From the line containing "I want to opt-out of the Sale of my" through the final line of the records, reproduce every line exactly.

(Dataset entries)
"""

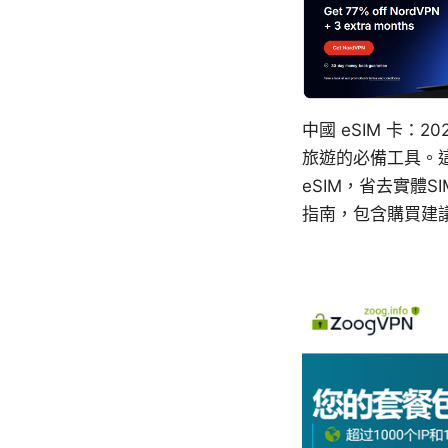
中國 eSIM 卡
旅遊的必備工具。
eSIM，省去實體
指南，包含購買建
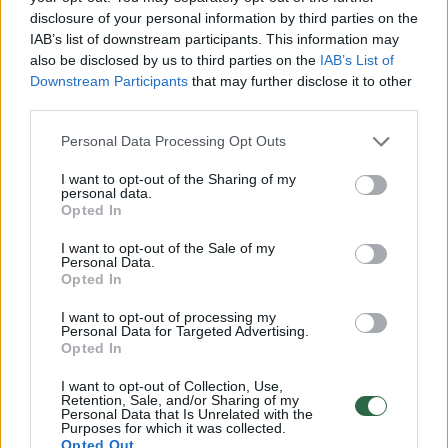
disclosure of your personal information by third parties on the
dažnai būna sumažėję ir eritrocitų.
IAB’s list of downstream participants. This information may
also be disclosed by us to third parties on the
IAB’s List of
Downstream Participants
that may further disclose it to other
Pagrindinė raudonųjų kraujo kūnelių funkcija –
third parties.
aprūpinti audinius deguonimi. Žmogus, kurio
Personal Data Processing Opt Outs
organizmui trūksta deguonies dažnai jaučia
I want to opt-out of the Sharing of my
dusulį.
personal data.
Opted In
Pirmas geležies stokos simptomas gali būti ir
I want to opt-out of the Sale of my
Personal Data.
sausi, trūkinėjantys, lūžinėjantys plaukai arba
Opted In
trapesni nagai“, – „Lietuvos ryto“ televizijos
I want to opt-out of processing my
Personal Data for Targeted Advertising.
laidoje „Sveikatos kodas“ sakė medicinos
Opted In
centro „Hila“ gydytoja hematologė Lina
I want to opt-out of Collection, Use,
Aleškevičienė.
Retention, Sale, and/or Sharing of my
Personal Data that Is Unrelated with the
Purposes for which it was collected.
Opted Out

"""

Answer to this problem:
I want to opt-out of the Sale of my
Personal Data.
sausi, trūkinėjantys, lūžinėjantys plaukai arba
Opted In
trapesni nagai“, – „Lietuvos ryto“ televizijos
I want to opt-out of processing my
Personal Data for Targeted Advertising.
laidoje „Sveikatos kodas“ sakė medicinos
Opted In
centro „Hila“ gydytoja hematologė Lina
I want to opt-out of Collection, Use,
Aleškevičienė.
Retention, Sale, and/or Sharing of my
Personal Data that Is Unrelated with the
Purposes for which it was collected.
Opted Out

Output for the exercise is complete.